According to I.D. Code § 5-219(4), an adult victim of sexual abuse has only 2 years from the date of the abuse to file a civil lawsuit for damages. The clock begins ticking on the day the abuse occurs. Again, if you are abused multiple times over the course of a longer period, our Idaho sexual abuse lawyers can calculate your deadline from the date of the most recent abuse.

Tolling the Statute of Limitations for Sexual Abuse Civil Claims in Idaho

The statute of limitations on almost any claim is rigid but not completely inflexible. There are specific, limited circumstances in which a plaintiff may have the deadline tolled and buy themselves additional time to file their claims. Below are just a few examples of tolling. Talk to your attorney if you believe you need additional time to file.

Criminal Prosecution

Sexual abuse almost always overlaps with criminal offenses. Many plaintiffs find that they must delay civil action while criminal action is pending. It is not unusual for criminal proceedings to drag on for a long time, sometimes years. The statute of limitations may be tolled to prevent injured plaintiffs from missing the filing deadline for a civil claim.

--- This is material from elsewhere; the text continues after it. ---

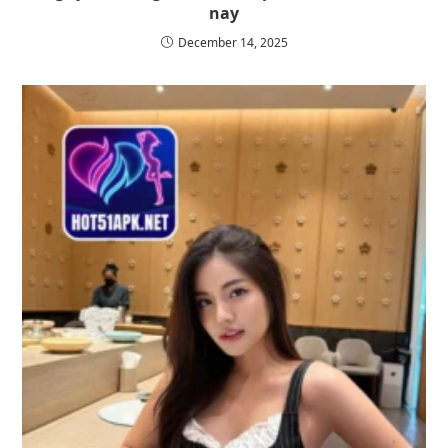
nay
December 14, 2025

Under I.D. § 5-248(1), plaintiffs have until 1 year after the defendant has served a criminal sentence in full satisfaction to file a civil lawsuit. Essentially, if you report the abuse and the defendant is cranially prosecuted and found guilty, you have 1 year from the date their sentence is completely over to file a civil lawsuit. In cases of very severe abuse, defendants might go to prison for years. As such, plaintiffs might have quite a long time to prepare their claims.

Legal Disabilities

You may also have the deadline tolled if you were under a legal disability when the abuse occurred. A legal disability is usually some mental condition that inhibits a person from understanding how they have been injured or their legal rights.

According to I.D. § 5-230, the statute of limitation is tolled under the disability ends. This might be an indeterminate amount of time, but tolling in this situation cannot account for more than 6 years.

Disabilities must be present when the cause of action arises. This means the disability must exist when the sexual abuse occurs.